In the entries that follow, which lines hold the string "Ripple"? List them.

Stored dataset items
[Start of section]

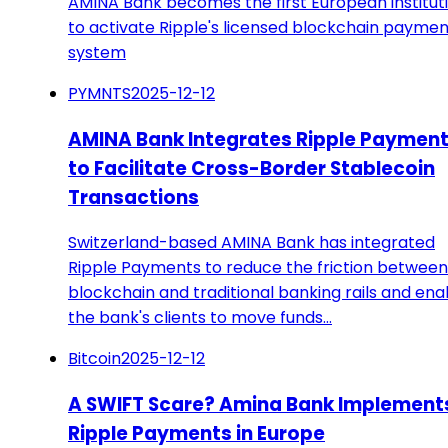
AMINA Bank becomes the first European institut
to activate Ripple's licensed blockchain paymen
system
PYMNTS
2025-12-12
AMINA Bank Integrates Ripple Paymen
to Facilitate Cross-Border Stablecoin
Transactions
Switzerland-based AMINA Bank has integrated
Ripple Payments to reduce the friction between
blockchain and traditional banking rails and ena
the bank's clients to move funds…
Bitcoin
2025-12-12
A SWIFT Scare? Amina Bank Implement
Ripple Payments in Europe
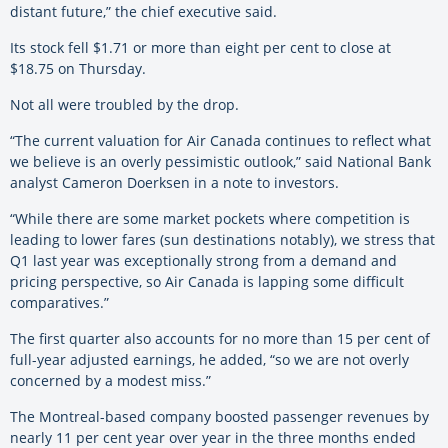
distant future,” the chief executive said.
Its stock fell $1.71 or more than eight per cent to close at
$18.75 on Thursday.
Not all were troubled by the drop.
“The current valuation for Air Canada continues to reflect what
we believe is an overly pessimistic outlook,” said National Bank
analyst Cameron Doerksen in a note to investors.
“While there are some market pockets where competition is
leading to lower fares (sun destinations notably), we stress that
Q1 last year was exceptionally strong from a demand and
pricing perspective, so Air Canada is lapping some difficult
comparatives.”
The first quarter also accounts for no more than 15 per cent of
full-year adjusted earnings, he added, “so we are not overly
concerned by a modest miss.”
The Montreal-based company boosted passenger revenues by
nearly 11 per cent year over year in the three months ended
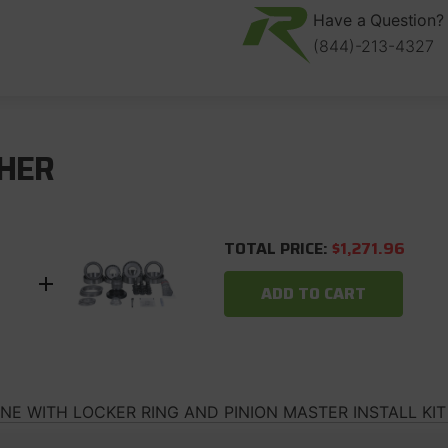
Locker
Locker
Ring
Ring
Have a Question? 
and
and
(844)-213-4327
Pinion
Pinion
Master
Master
Install
Install
Kit
Kit
Revolution
Revolution
Gear
Gear
HER
TOTAL PRICE:
$1,271.96
ADD TO CART
INE WITH LOCKER RING AND PINION MASTER INSTALL KI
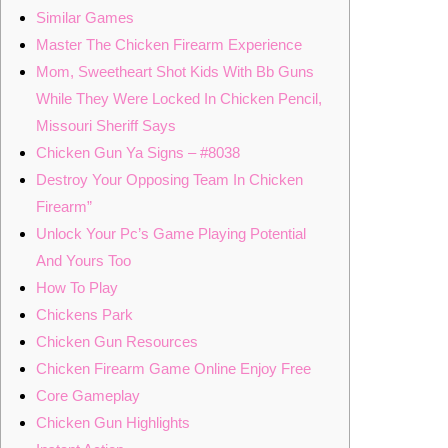
Similar Games
Master The Chicken Firearm Experience
Mom, Sweetheart Shot Kids With Bb Guns
While They Were Locked In Chicken Pencil,
Missouri Sheriff Says
Chicken Gun Ya Signs – #8038
Destroy Your Opposing Team In Chicken
Firearm”
Unlock Your Pc’s Game Playing Potential
And Yours Too
How To Play
Chickens Park
Chicken Gun Resources
Chicken Firearm Game Online Enjoy Free
Core Gameplay
Chicken Gun Highlights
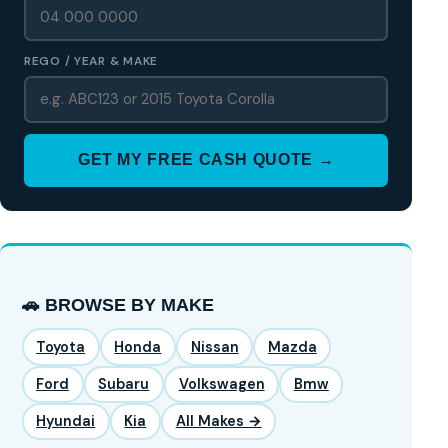
REGO / YEAR & MAKE
GET MY FREE CASH QUOTE →
🚗 BROWSE BY MAKE
Toyota
Honda
Nissan
Mazda
Ford
Subaru
Volkswagen
Bmw
Hyundai
Kia
All Makes →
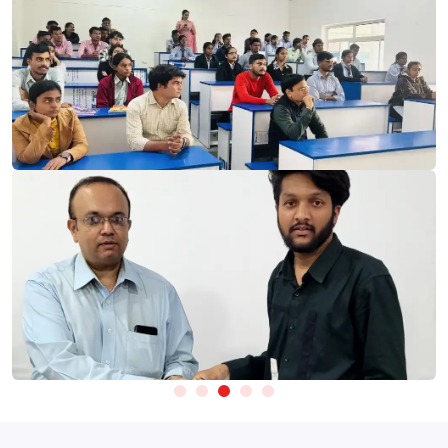
Skillfloor’s
Digital Marketing Course in Maninagar
Fees start at
just ₹14,900, giving learners access to industry-relevant
platforms and technologies used for audience analysis,
campaign execution, content creation, and performance
Take Test
improvement.
Website Monitoring & User Behaviour Tools:
Learn Google
Analytics, Google Search Console, and Google Tag Manager
to track website performance and user behaviour.
SEO & Search Performance Tools:
Gain hands-on experience
with Ahrefs, SEMrush, Ubersuggest, and Screaming Frog for
keyword research, competitor analysis, and SEO
optimisation.
Paid Advertising Platforms:
Learn to create and manage
campaigns using Google Ads, Meta Ads Manager, and
YouTube Ads.
Creative Content & Design Platforms:
Create digital content
using Canva, CapCut, and AI-powered Design Tools.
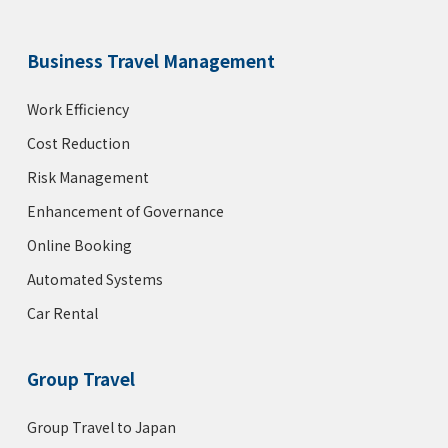
Business Travel Management
Work Efficiency
Cost Reduction
Risk Management
Enhancement of Governance
Online Booking
Automated Systems
Car Rental
Group Travel
Group Travel to Japan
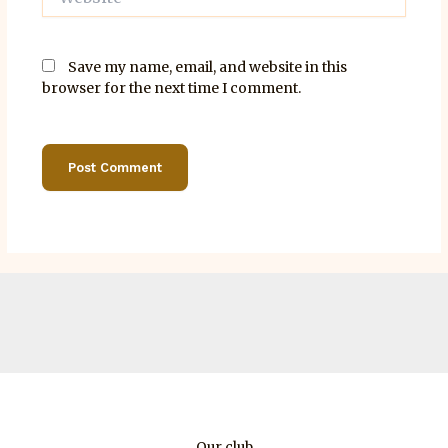
Save my name, email, and website in this
browser for the next time I comment.
Our club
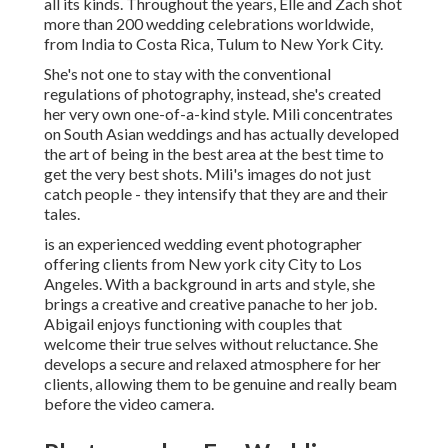
all its kinds. Throughout the years, Elle and Zach shot
more than 200 wedding celebrations worldwide,
from India to Costa Rica, Tulum to New York City.
She's not one to stay with the conventional
regulations of photography, instead, she's created
her very own one-of-a-kind style. Mili concentrates
on South Asian weddings and has actually developed
the art of being in the best area at the best time to
get the very best shots. Mili's images do not just
catch people - they intensify that they are and their
tales.
is an experienced wedding event photographer
offering clients from New york city City to Los
Angeles. With a background in arts and style, she
brings a creative and creative panache to her job.
Abigail enjoys functioning with couples that
welcome their true selves without reluctance. She
develops a secure and relaxed atmosphere for her
clients, allowing them to be genuine and really beam
before the video camera.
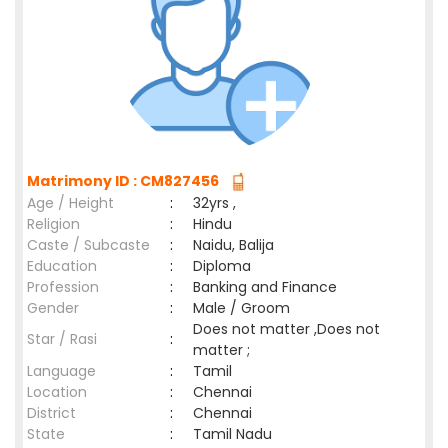
Matrimony ID : CM827456
Age / Height
:
32yrs ,
Religion
:
Hindu
Caste / Subcaste
:
Naidu, Balija
Education
:
Diploma
Profession
:
Banking and Finance
Gender
:
Male / Groom
Does not matter ,Does not
Star / Rasi
:
matter ;
Language
:
Tamil
Location
:
Chennai
District
:
Chennai
State
:
Tamil Nadu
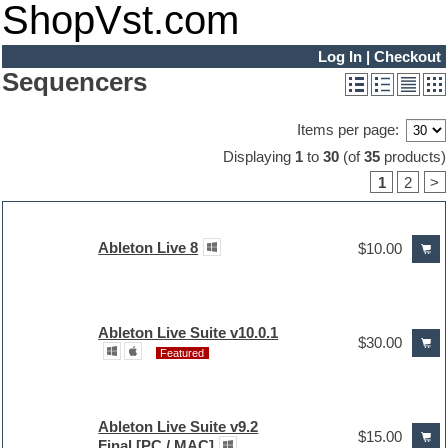
ShopVst.com
Log In
|
Checkout
Sequencers
Items per page:
Displaying
1
to
30
(of
35
products)
1
2
>
Ableton Live 8
$10.00
Ableton Live Suite v10.0.1
$30.00
Featured
Ableton Live Suite v9.2
$15.00
Final [PC / MAC]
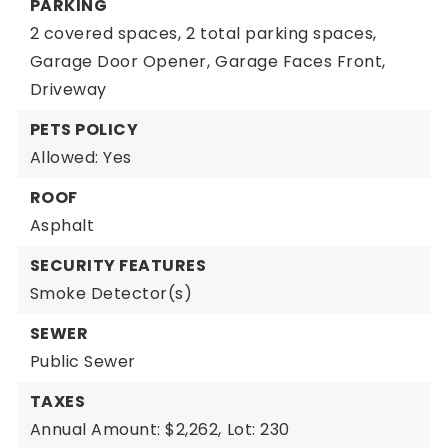
PARKING
2 covered spaces,
2 total parking spaces,
Garage Door Opener,
Garage Faces Front,
Driveway
PETS POLICY
Allowed: Yes
ROOF
Asphalt
SECURITY FEATURES
Smoke Detector(s)
SEWER
Public Sewer
TAXES
Annual Amount: $2,262,
Lot: 230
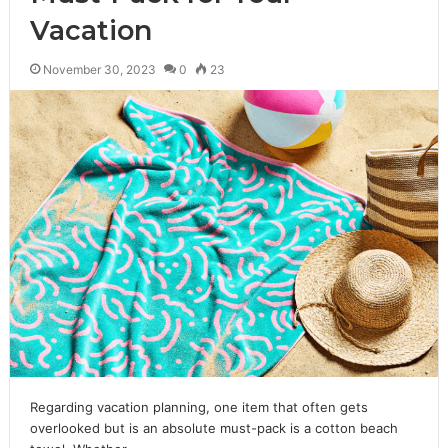
Vacation
November 30, 2023
0
23
Regarding vacation planning, one item that often gets
overlooked but is an absolute must-pack is a cotton beach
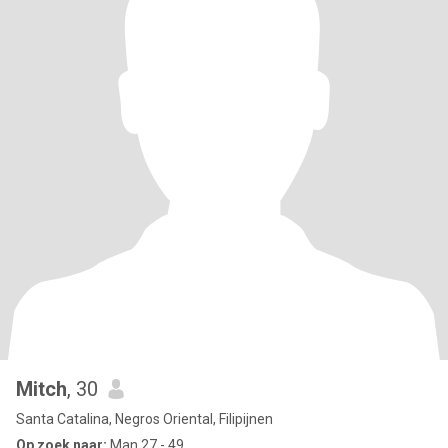
Mitch
, 30
Santa Catalina, Negros Oriental, Filipijnen
Op zoek naar:
Man 27 - 49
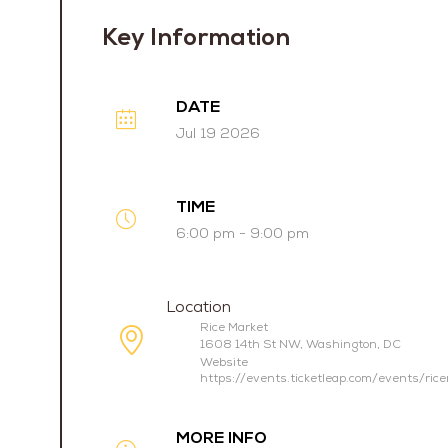
Key Information
DATE
Jul 19 2026
TIME
6:00 pm - 9:00 pm
Location
Rice Market
1608 14th St NW, Washington, DC
Website
https://events.ticketleap.com/events/ric
MORE INFO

[End of section]

# [Final answer]
to activate Ripple's licensed blockchain paymen
AMINA Bank Integrates Ripple Paymen
Ripple Payments to reduce the friction between
Ripple Payments in Europe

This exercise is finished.